(Provided entries)

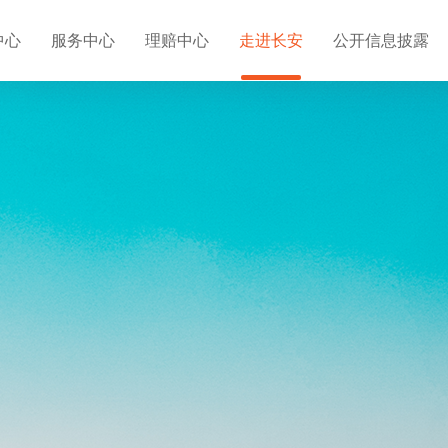
中心
服务中心
理赔中心
走进长安
公开信息披露
户
理赔
机动车辆保险
消费者服务园地
其他理赔服务
更多产品
单查询
线理赔
车辆保险
消费者权益保护
理赔查询
保险
户服务
险理赔指引
金融小课堂
理赔网点查询
保险
保预约
赔指引
投诉与建议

(End Provided entries)

### What the task requires
When you return the listing, keep it exact and omit any pictures it holds.

### Output of the exercise
中心
服务中心
理赔中心
走进长安
公开信息披露
户
理赔
机动车辆保险
消费者服务园地
其他理赔服务
更多产品
单查询
线理赔
车辆保险
消费者权益保护
理赔查询
保险
户服务
险理赔指引
金融小课堂
理赔网点查询
保险
保预约
赔指引
投诉与建议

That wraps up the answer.